# EXERCISE REQUIREMENTS:
Starting at the first line of the records below, reproduce every line up to and including the line with "tentang daftar kode remote AC Midea, termasuk", but leave out all pictures.

# Source records:
※ ※ ※
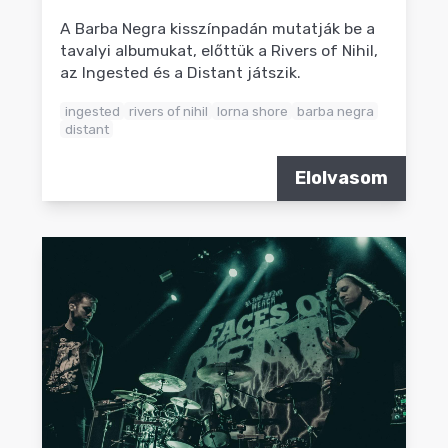
A Barba Negra kisszínpadán mutatják be a
tavalyi albumukat, előttük a Rivers of Nihil,
az Ingested és a Distant játszik.
ingested
rivers of nihil
lorna shore
barba negra
distant
Elolvasom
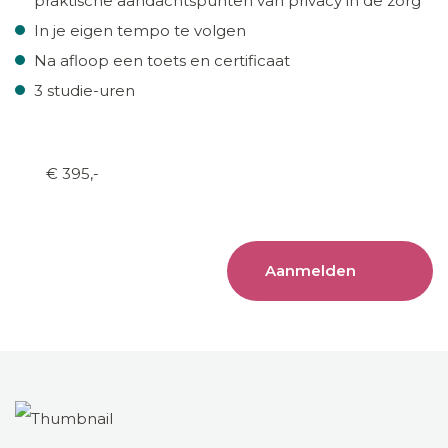
praktische aandachtspunten van privacy in de zorg
In je eigen tempo te volgen
Na afloop een toets en certificaat
3 studie-uren
€ 395,-
Aanmelden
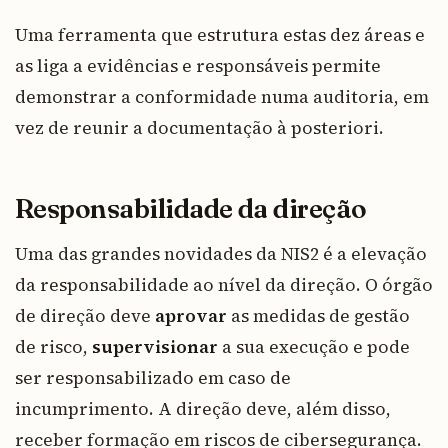
Uma ferramenta que estrutura estas dez áreas e
as liga a evidências e responsáveis permite
demonstrar a conformidade numa auditoria, em
vez de reunir a documentação à posteriori.
Responsabilidade da direção
Uma das grandes novidades da NIS2 é a elevação
da responsabilidade ao nível da direção. O órgão
de direção deve
aprovar
as medidas de gestão
de risco,
supervisionar
a sua execução e pode
ser responsabilizado em caso de
incumprimento. A direção deve, além disso,
receber formação em riscos de cibersegurança.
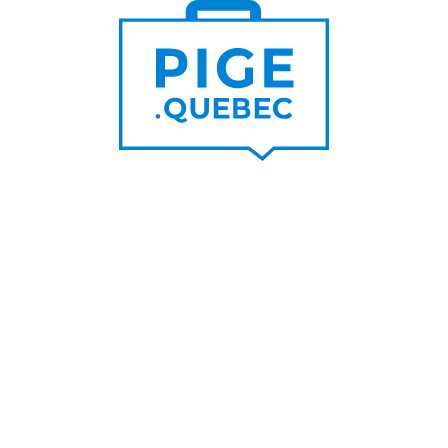
Trouver un pigiste
PLUS DE
Trouver des clients
15 000
PIGISTES & AGENCES
PLUS DE
5 000
PORTEURS DE PROJET
PLUS DE
200
NOUVEAUX
CONTRATS PAR MOIS
PLUS DE
6 000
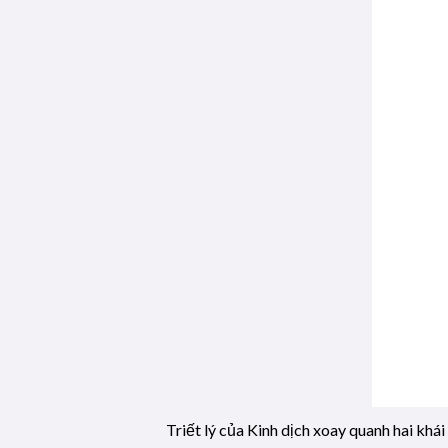
Triết lý của Kinh dịch xoay quanh hai kh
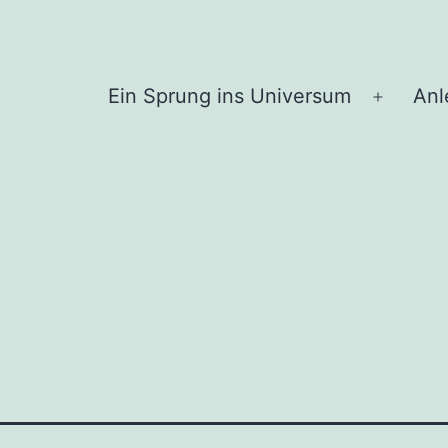
Ein Sprung ins Universum
Anl
Menü
öffnen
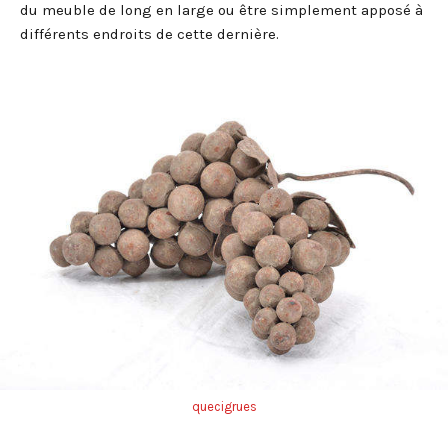
du meuble de long en large ou être simplement apposé à
différents endroits de cette dernière.
quecigrues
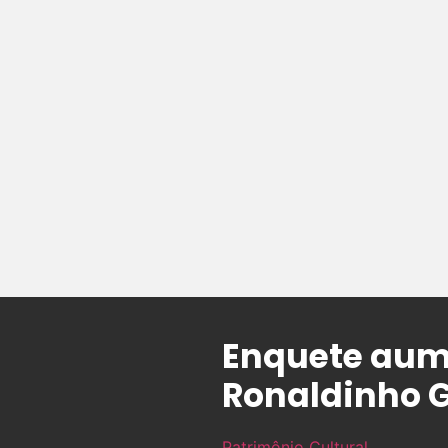
Enquete aum
Ronaldinho 
Patrimônio Cultural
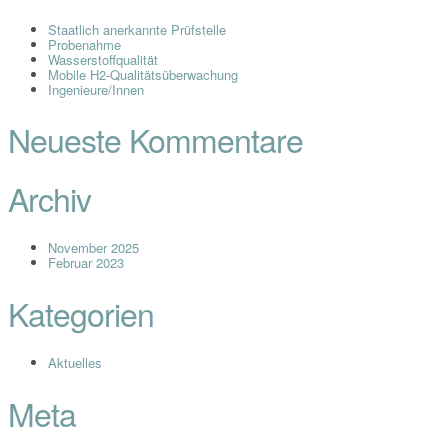
Staatlich anerkannte Prüfstelle
Probenahme
Wasserstoffqualität
Mobile H2-Qualitätsüberwachung
Ingenieure/Innen
Neueste Kommentare
Archiv
November 2025
Februar 2023
Kategorien
Aktuelles
Meta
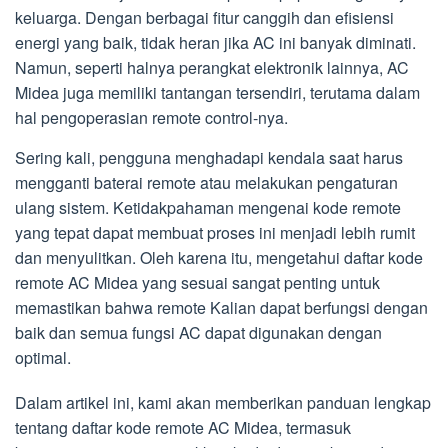
keluarga. Dengan berbagai fitur canggih dan efisiensi
energi yang baik, tidak heran jika AC ini banyak diminati.
Namun, seperti halnya perangkat elektronik lainnya, AC
Midea juga memiliki tantangan tersendiri, terutama dalam
hal pengoperasian remote control-nya.
Sering kali, pengguna menghadapi kendala saat harus
mengganti baterai remote atau melakukan pengaturan
ulang sistem. Ketidakpahaman mengenai kode remote
yang tepat dapat membuat proses ini menjadi lebih rumit
dan menyulitkan. Oleh karena itu, mengetahui daftar kode
remote AC Midea yang sesuai sangat penting untuk
memastikan bahwa remote Kalian dapat berfungsi dengan
baik dan semua fungsi AC dapat digunakan dengan
optimal.
Dalam artikel ini, kami akan memberikan panduan lengkap
tentang daftar kode remote AC Midea, termasuk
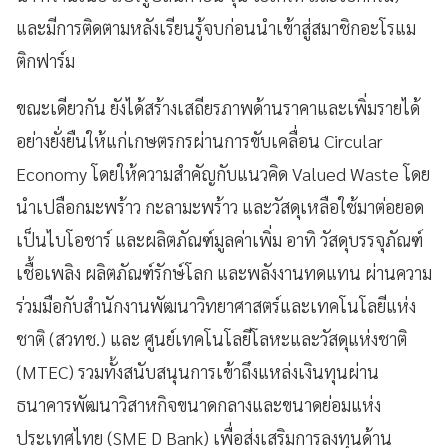
และมีการติดตามหลังเรียนรู้จบก่อนนำเข้าสู่สมาชิกอะโรแม
ติกฟาร์ม
ขณะเดียวกัน ยังได้สร้างเสถียรภาพด้านราคาและเพิ่มรายได้
อย่างยั่งยืนให้แก่เกษตรกรผ่านการขับเคลื่อน Circular
Economy โดยให้ความสำคัญกับแนวคิด Valued Waste โดย
นำเปลือกมะพร้าว กะลามะพร้าว และวัสดุเหลือใช้มาต่อยอด
เป็นไบโอชาร์ และผลิตภัณฑ์มูลค่าเพิ่ม อาทิ วัสดุบรรจุภัณฑ์
เชื้อเพลิง ผลิตภัณฑ์รักษ์โลก และพลังงานทดแทน ผ่านความ
ร่วมมือกับสำนักงานพัฒนาวิทยาศาสตร์และเทคโนโลยีแห่ง
ชาติ (สวทช.) และ ศูนย์เทคโนโลยีโลหะและวัสดุแห่งชาติ
(MTEC) รวมทั้งสนับสนุนการเข้าถึงแหล่งเงินทุนผ่าน
ธนาคารพัฒนาวิสาหกิจขนาดกลางและขนาดย่อมแห่ง
ประเทศไทย (SME D Bank) เพื่อส่งเสริมการลงทุนด้าน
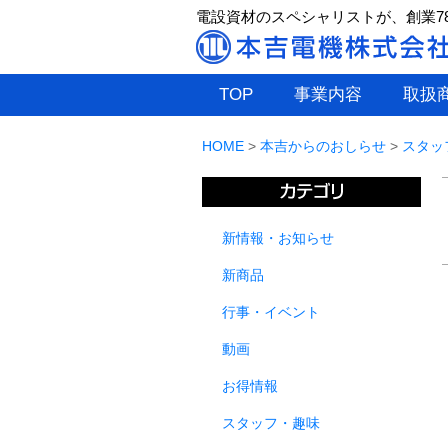
電設資材のスペシャリストが、創業7
TOP
事業内容
取扱
HOME
>
本吉からのおしらせ
>
スタッ
新情報・お知らせ
新商品
行事・イベント
動画
お得情報
スタッフ・趣味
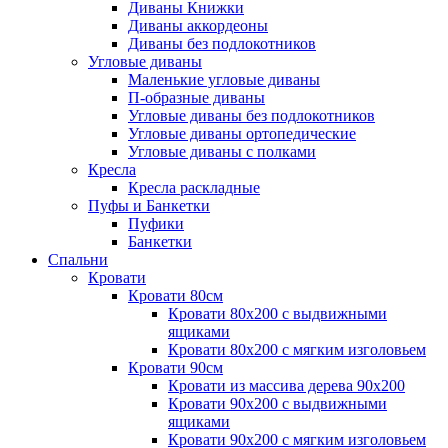
Диваны Книжки
Диваны аккордеоны
Диваны без подлокотников
Угловые диваны
Маленькие угловые диваны
П-образные диваны
Угловые диваны без подлокотников
Угловые диваны ортопедические
Угловые диваны с полками
Кресла
Кресла раскладные
Пуфы и Банкетки
Пуфики
Банкетки
Спальни
Кровати
Кровати 80см
Кровати 80х200 с выдвижными
ящиками
Кровати 80х200 с мягким изголовьем
Кровати 90см
Кровати из массива дерева 90х200
Кровати 90х200 с выдвижными
ящиками
Кровати 90х200 с мягким изголовьем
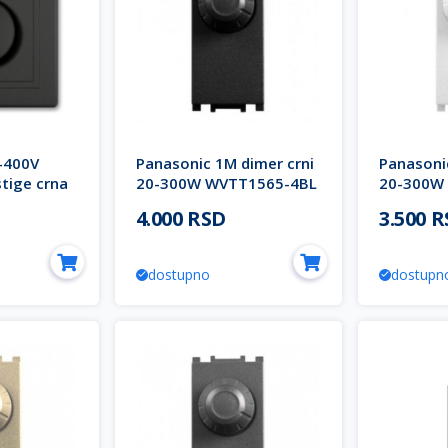
0-400V
Panasonic 1M dimer crni
Panasoni
tige crna
20-300W WVTT1565-4BL
20-300W
EU2 Thea Modular
4WH EU2 
4.000 RSD
3.500 
dostupno
dostupn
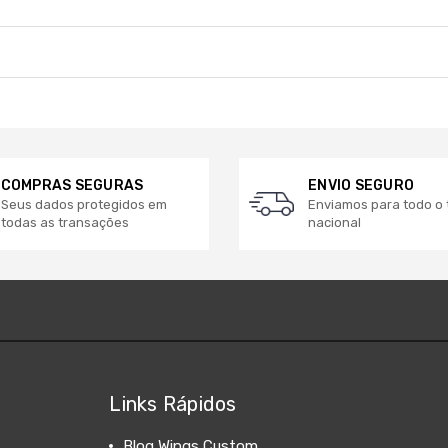
COMPRAS SEGURAS
ENVIO SEGURO
Seus dados protegidos em
Enviamos para todo o t
todas as transações
nacional
Links Rápidos
Blog Wings Custom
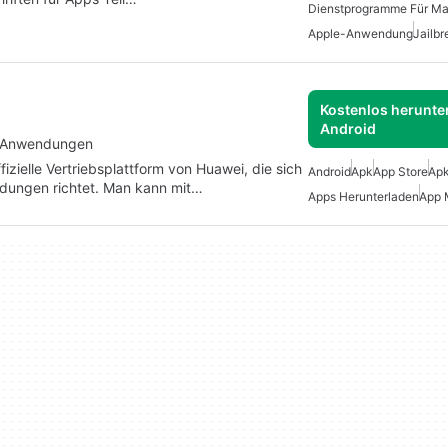
Apple-Anwendung
Jailbr
Kostenlos herunter
Android
ei-Anwendungen
izielle Vertriebsplattform von Huawei, die sich
Android
Apk
App Store
Apk
ndungen richtet. Man kann mit…
Apps Herunterladen
App 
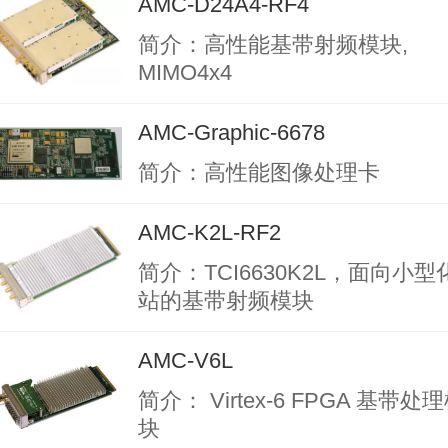
AMC-D24A4-RF4
简介：高性能基带射频模块,
MIMO4x4
AMC-Graphic-6678
简介：高性能图像处理卡
AMC-K2L-RF2
简介：TCI6630K2L，面向小型
站的基带射频模块
AMC-V6L
简介： Virtex-6 FPGA 基带处
块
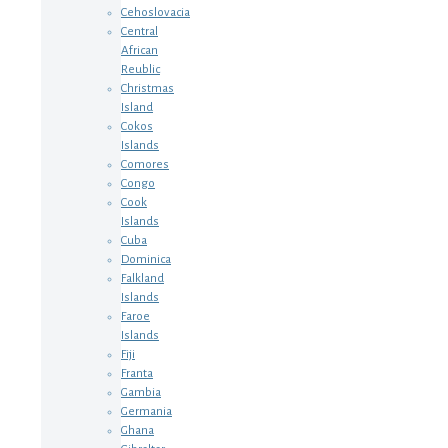
Cehoslovacia
Central
African
Reublic
Christmas
Island
Cokos
Islands
Comores
Congo
Cook
Islands
Cuba
Dominica
Falkland
Islands
Faroe
Islands
Fiji
Franta
Gambia
Germania
Ghana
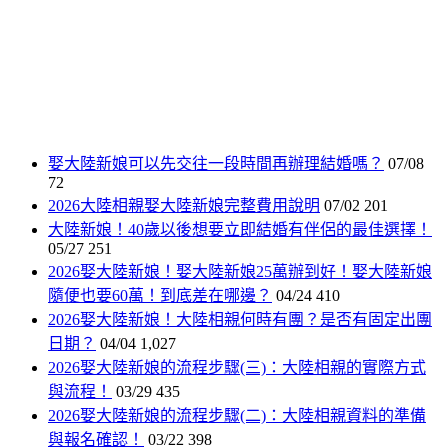
娶大陸新娘可以先交往一段時間再辦理結婚嗎？
07/08
72
2026大陸相親娶大陸新娘完整費用說明
07/02
201
大陸新娘！40歲以後想要立即結婚有伴侶的最佳選擇！
05/27
251
2026娶大陸新娘！娶大陸新娘25萬辦到好！娶大陸新娘
隨便也要60萬！到底差在哪邊？
04/24
410
2026娶大陸新娘！大陸相親何時有團？是否有固定出團
日期？
04/04
1,027
2026娶大陸新娘的流程步驟(三)：大陸相親的實際方式
與流程！
03/29
435
2026娶大陸新娘的流程步驟(二)：大陸相親資料的準備
與報名確認！
03/22
398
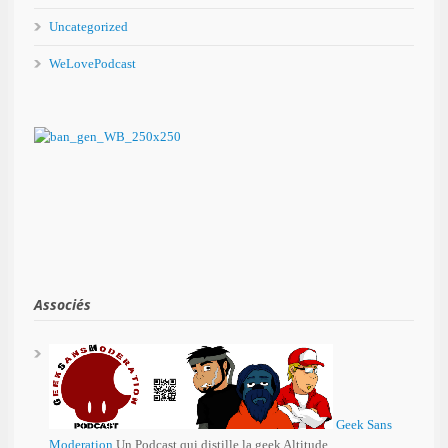
Uncategorized
WeLovePodcast
Associés
Geek Sans
Moderation
Un Podcast qui distille la geek Altitude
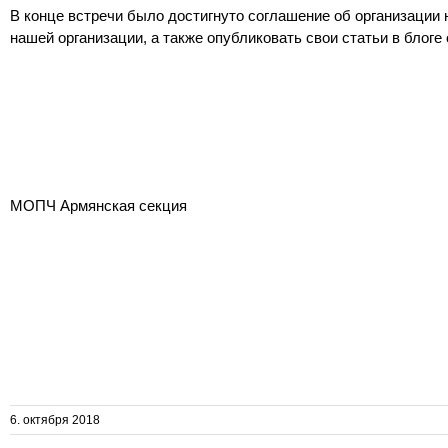
В конце встречи было достигнуто соглашение об организации 
нашей организации, а также опубликовать свои статьи в блоге 
МОПЧ Армянская секция
6. октября 2018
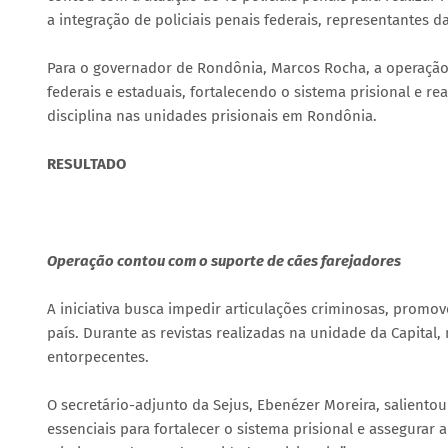
a integração de policiais penais federais, representantes
Para o governador de Rondônia, Marcos Rocha, a operação ev
federais e estaduais, fortalecendo o sistema prisional e
disciplina nas unidades prisionais em Rondônia.
RESULTADO
Operação contou com o suporte de cães farejadores
A iniciativa busca impedir articulações criminosas, promo
país. Durante as revistas realizadas na unidade da Capital
entorpecentes.
O secretário-adjunto da Sejus, Ebenézer Moreira, saliento
essenciais para fortalecer o sistema prisional e assegurar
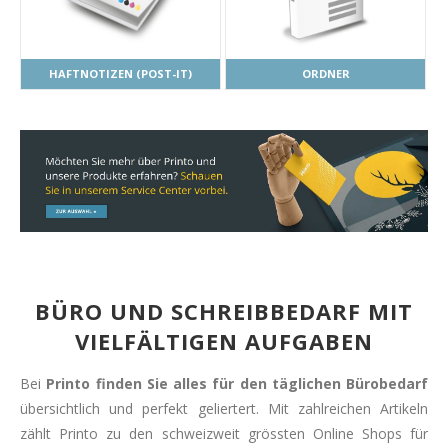
HAFTNOTIZEN (POST-IT)
ORDNER
BÜRO UND SCHREIBBEDARF MIT
VIELFÄLTIGEN AUFGABEN
Bei
Printo finden Sie alles für den täglichen Bürobedarf
übersichtlich und perfekt geliertert. Mit zahlreichen Artikeln
zählt Printo zu den schweizweit grössten Online Shops für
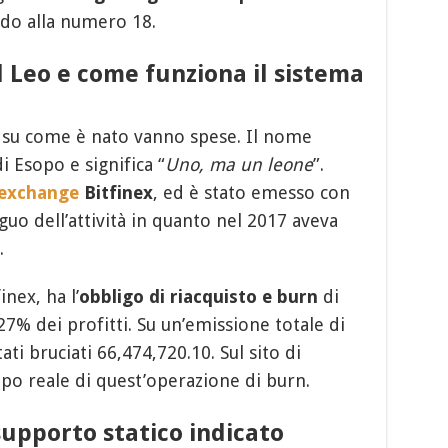
ndo alla numero 18.
Leo e come funziona il sistema
 su come è nato vanno spese. Il nome
i Esopo e significa “
Uno, ma un leone
”.
exchange
Bitfinex
, ed è stato emesso con
eguo dell’attività in quanto nel 2017 aveva
.
inex, ha l’
obbligo di riacquisto e burn
di
7% dei profitti. Su un’emissione totale di
ti bruciati 66,474,720.10. Sul sito di
mpo reale di quest’operazione di burn.
supporto statico indicato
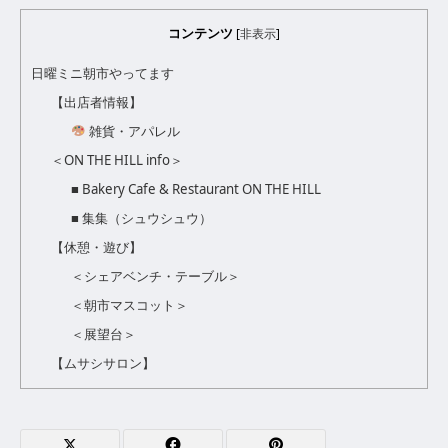
コンテンツ
[
非表示
]
日曜ミニ朝市やってます
【出店者情報】
雑貨・アパレル
＜ON THE HILL info＞
■ Bakery Cafe & Restaurant ON THE HILL
■ 集集（シュウシュウ）
【休憩・遊び】
＜シェアベンチ・テーブル＞
＜朝市マスコット＞
＜展望台＞
【ムサシサロン】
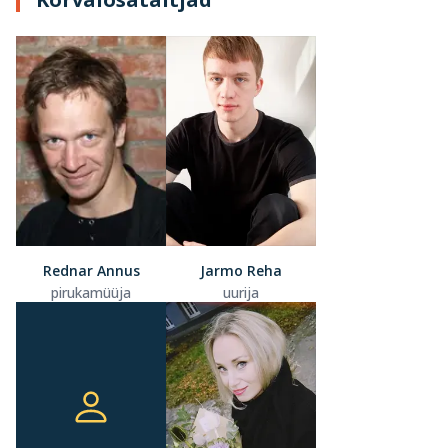
Rednar Annus
Jarmo Reha
pirukamüüja
uurija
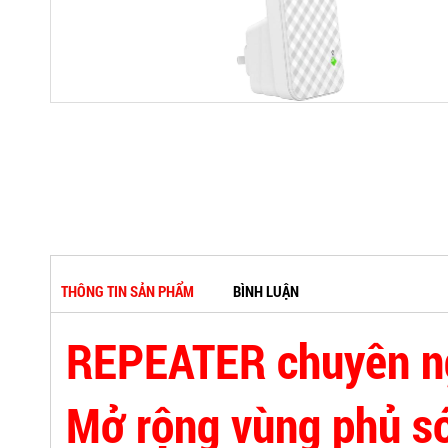
THÔNG TIN SẢN PHẨM
BÌNH LUẬN
REPEATER chuyên n
Mở rộng vùng phủ s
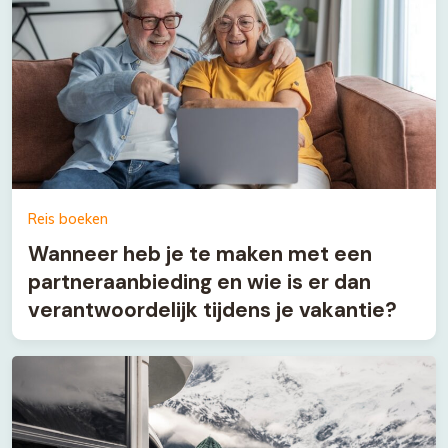
Reis boeken
Wanneer heb je te maken met een
partneraanbieding en wie is er dan
verantwoordelijk tijdens je vakantie?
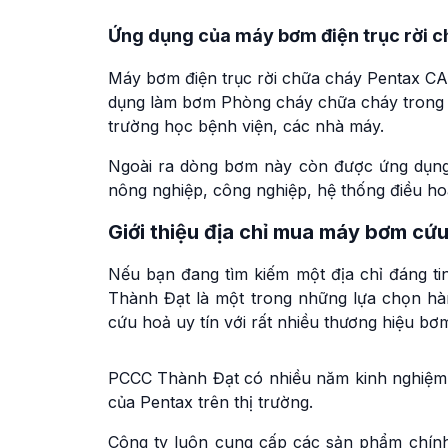
Ứng dụng của máy bơm điện trục rời
Máy bơm điện trục rời chữa cháy Pentax C
dụng làm bơm Phòng cháy chữa cháy trong 
trường học bệnh viện, các nhà máy.
Ngoài ra dòng bơm này còn được ứng dụng 
nông nghiệp, công nghiệp, hệ thống điều h
Giới thiệu địa chỉ mua máy bơm c
Nếu bạn đang tìm kiếm một địa chỉ đáng 
Thành Đạt là một trong những lựa chọn h
cứu hoả uy tín với rất nhiều thương hiệu 
PCCC Thành Đạt có nhiều năm kinh nghiệm 
của Pentax trên thị trường.
Công ty luôn cung cấp các sản phẩm chính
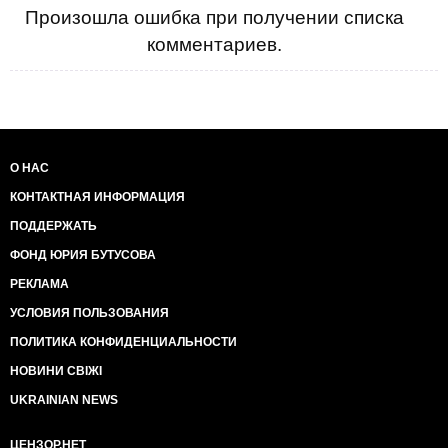
Произошла ошибка при получении списка
комментариев.
О НАС
КОНТАКТНАЯ ИНФОРМАЦИЯ
ПОДДЕРЖАТЬ
ФОНД ЮРИЯ БУТУСОВА
РЕКЛАМА
УСЛОВИЯ ПОЛЬЗОВАНИЯ
ПОЛИТИКА КОНФИДЕНЦИАЛЬНОСТИ
НОВИНИ СВІЖІ
UKRAINIAN NEWS
ЦЕНЗОР.НЕТ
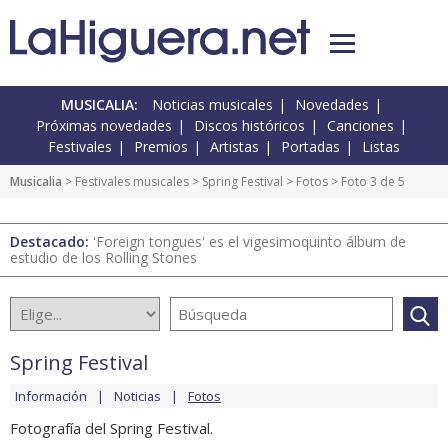
MUSICALIA:
Noticias musicales
Novedades
Próximas novedades
Discos históricos
Canciones
Festivales
Premios
Artistas
Portadas
Listas
Musicalia
>
Festivales musicales
>
Spring Festival
>
Fotos
> Foto 3 de 5
Destacado:
'Foreign tongues' es el vigesimoquinto álbum de
estudio de los Rolling Stones
Spring Festival
Información
Noticias
Fotos
Fotografía del Spring Festival.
※ ※ ※
# RESPONSE TO THIS TASK:
A Barba Negra kisszínpadán mutatják be a
tavalyi albumukat, előttük a Rivers of Nihil,
az Ingested és a Distant játszik.
ingested
rivers of nihil
lorna shore
barba negra
distant
Elolvasom
praktische aandachtspunten van privacy in de zorg
In je eigen tempo te volgen
Na afloop een toets en certificaat
3 studie-uren
€ 395,-
Aanmelden
Uma ferramenta que estrutura estas dez áreas e
as liga a evidências e responsáveis permite
demonstrar a conformidade numa auditoria, em
vez de reunir a documentação à posteriori.
Responsabilidade da direção
Uma das grandes novidades da NIS2 é a elevação
da responsabilidade ao nível da direção. O órgão
de direção deve
aprovar
as medidas de gestão
de risco,
supervisionar
a sua execução e pode
ser responsabilizado em caso de
incumprimento. A direção deve, além disso,
receber formação em riscos de cibersegurança.
Trouver un pigiste
PLUS DE
Trouver des clients
15 000
PIGISTES & AGENCES
PLUS DE
5 000
PORTEURS DE PROJET
PLUS DE
200
NOUVEAUX
CONTRATS PAR MOIS
PLUS DE
6 000
Triết lý của Kinh dịch xoay quanh hai kh
Ein Sprung ins Universum
Anl
Menü
öffnen
du meuble de long en large ou être simplement apposé à
différents endroits de cette dernière.
quecigrues
Enquete aum
Ronaldinho 
Patrimônio Cultural
Staatlich anerkannte Prüfstelle
Probenahme
Wasserstoffqualität
Mobile H2-Qualitätsüberwachung
Ingenieure/Innen
Neueste Kommentare
Archiv
November 2025
Februar 2023
Kategorien
Aktuelles
Meta
keluarga. Dengan berbagai fitur canggih dan efisiensi
energi yang baik, tidak heran jika AC ini banyak diminati.
Namun, seperti halnya perangkat elektronik lainnya, AC
Midea juga memiliki tantangan tersendiri, terutama dalam
hal pengoperasian remote control-nya.
Sering kali, pengguna menghadapi kendala saat harus
mengganti baterai remote atau melakukan pengaturan
ulang sistem. Ketidakpahaman mengenai kode remote
yang tepat dapat membuat proses ini menjadi lebih rumit
dan menyulitkan. Oleh karena itu, mengetahui daftar kode
remote AC Midea yang sesuai sangat penting untuk
memastikan bahwa remote Kalian dapat berfungsi dengan
baik dan semua fungsi AC dapat digunakan dengan
optimal.
Dalam artikel ini, kami akan memberikan panduan lengkap
tentang daftar kode remote AC Midea, termasuk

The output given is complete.